Verslag plenaire vergadering
Verslag
Mevrouw Kherbache heeft het woord.
Minister, ik dank u omdat u, ondanks griep, hier toch aanwezig bent om te antwoorden op mijn actuele vraag.
Mijn vraag gaat over de herstructurering binnen het agentschap. Vorige week gaf u aan dat het ontslag van een kwart van het personeel geen impact zou hebben op de dienstverlening. Tot drie keer toe zei u: ‘Er zullen geen inburgeraars moeten wachten. Er zullen geen wachtlijsten komen. Er is geen probleem.’
Nu, wat blijkt uit de feiten die de afgelopen dagen naar boven zijn gekomen? We vernemen dat een 5000-tal inburgeraars wachten op een inburgeringscursus, waarvan een 1400-tal al een jaar aan het wachten zijn. In Ronse moet een inburgeringloket sluiten en verhuizen naar Oudenaarde, terwijl er in Ronse drie keer meer inburgeraars zijn. Zo wordt het hen precies moeilijker gemaakt om in te burgeren, wat niet de bedoeling is, neem ik aan.
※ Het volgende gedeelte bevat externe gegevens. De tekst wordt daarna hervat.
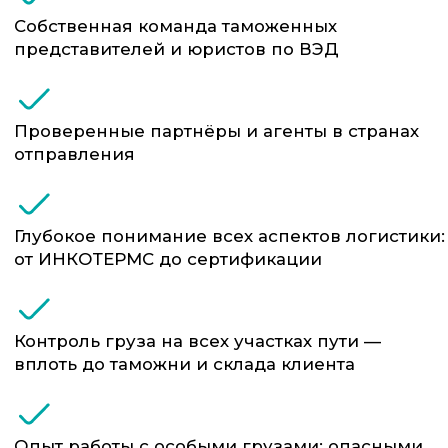
или напрямую)
Турция – Россия (через Грузию или паромом)
Южная Корея – Россия (в составе
мультимодальных схем)
СНГ – Россия (Беларусь, Казахстан, Армения,
Узбекистан и др.)
Каждая перевозка сопровождается
выделенным специалистом ФТС-Сервис,
который координирует движение
транспорта, держит связь с получателем,
контролирует график и оперативно
реагирует на любые непредвиденные
обстоятельства. По запросу подключаем
GPS-мониторинг и страхование.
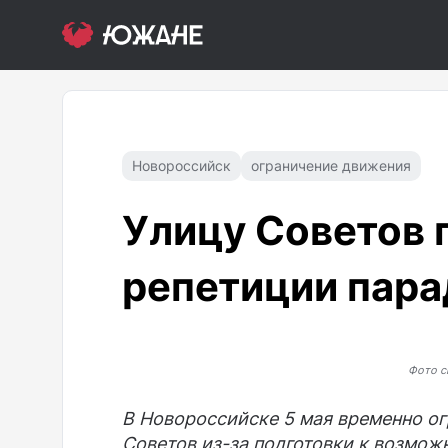
Новороссийск
ограничение движения
Улицу Советов 
репетиции пара
Фото с
В Новороссийске 5 мая временно ог
Советов из-за подготовки к возмож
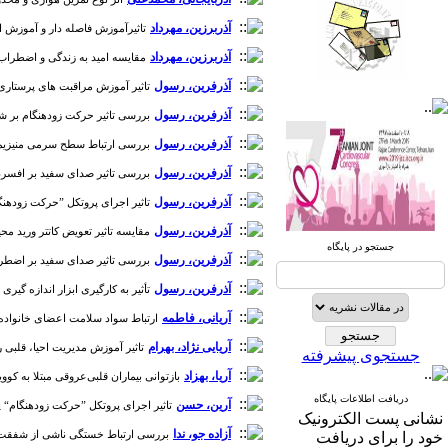
آذربرزین، مهرداد
تاثیرآموزش فاصله دار و آموزش انبوه
آذربرزین، مهرداد
مقایسه امید به زندگی و اضطراب نوجوا
صندوق پستی:
1569-14665
آذرفرین، رسول
تاثیر آموزش مراقبت های پرستاری ق
آذرفرین، رسول
بررسی تاثیر حرکت زودهنگام بر شاخص
تلفاکس: 23922270-021
آذرفرین، رسول
بررسی ارتباط سطح سرمی منیزیم با خو
تلفن: 6-22663165-021
آذرفرین، رسول
بررسی تاثیر صدای سفید بر افسردگی ب
آدرس پایگاه الکترونیکی:
آذرفرین، رسول
تاثیر اجرای پروتکل ”حرکت زودهنگام“ 
http://journal.icns.org.ir
آذرفرین، رسول
مقایسه تاثیر تعویض کاتتر ورید مح
جستجو در پایگاه
آذرفرین، رسول
بررسی تاثیر صدای سفید بر اضطراب بی
آدرس‌ پست الکترونیکی انجمن:
info@icns.org.ir
آذرفرین، رسول
تأثیر به کارگیری ابزار اندازه گیری 
آریانی، فاطمه
ارتباط سواد سلامت اعضای خانواده با عمل
آدرس پست الکترونیکی نشریه:
آریایی نژاد، بهرام
تاثیر آموزش مدیریت احیا، قلبی ریوی 
journal@icns.org.ir
جستجوی پیشرفته
آریا، بهزاد
بازتوانی بیماران قلبی‌عروقی مبتلا به کووید-19: یک مطالعه مروری [دوره 9، شمار
نشانی مجله: تهران، خیابان ولیعصر،
دریافت اطلاعات پایگاه
آرین، حسن
تاثیر اجرای پروتکل ”حرکت زودهنگام“ پس از
ابتدای بزرگراه نیایش، بیمارستان
نشانی پست الکترونیک
آزاده جو، ندا
بررسی ارتباط خستگی ناشی از شفقت و حس
خود را برای دریافت
قلب شهید رجایی- ساختمان انجمن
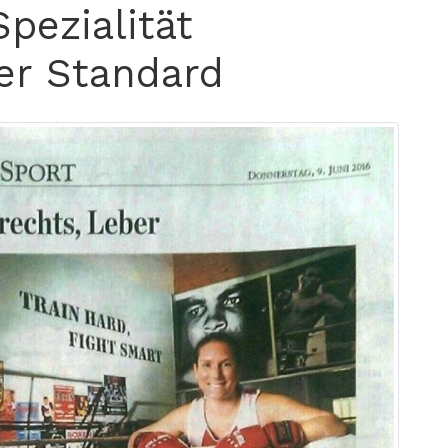
pezialität
er Standard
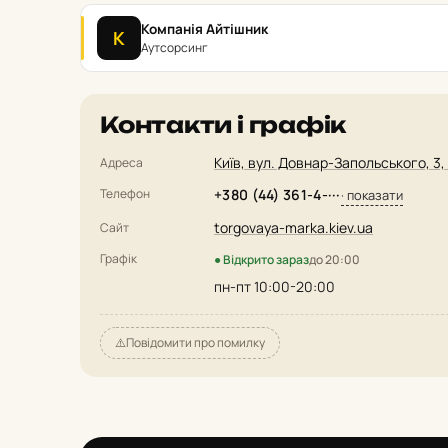
Компанія Айтішник
К
Аутсорсинг
Контакти і графік
Київ, вул. Довнар-Запольського, 3, к
Адреса
Телефон
+380 (44) 361-4-···
· показати
torgovaya-marka.kiev.ua
Сайт
Графік
● Відкрито зараз
до 20:00
пн-пт 10:00-20:00
⚠️
Повідомити про помилку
Er worden richtlijnen gegeven aan lokale inburgeringsloketten om Europeanen – Polen, Roemenen en Bulgaren – die geen Nederlands spreken – en ik neem aan dat we het belangrijk vinden dat zij ook Nederlands leren – niet meer uit te nodigen, omdat men geen aanbod heeft en de workload te groot is.
Om maar te zeggen, minister: deze feiten staan haaks op uw bewering dat er, wat de dienstverlening betreft, geen enkel probleem is. En dat er zo'n grote kloof is tussen wat u zegt en wat uit de feiten blijkt, is wel problematisch. De vraag is: hoe kunnen we nog geloven wat u zegt? Minister, daarom vraag ik u om de situatie uit te klaren, om tegenstrijdigheden uit te klaren. Minister, bent u bereid om het agentschap te onderwerpen aan een externe audit, aan een grondige analyse, om eens duidelijk te maken wat het probleem is binnen het agentschap?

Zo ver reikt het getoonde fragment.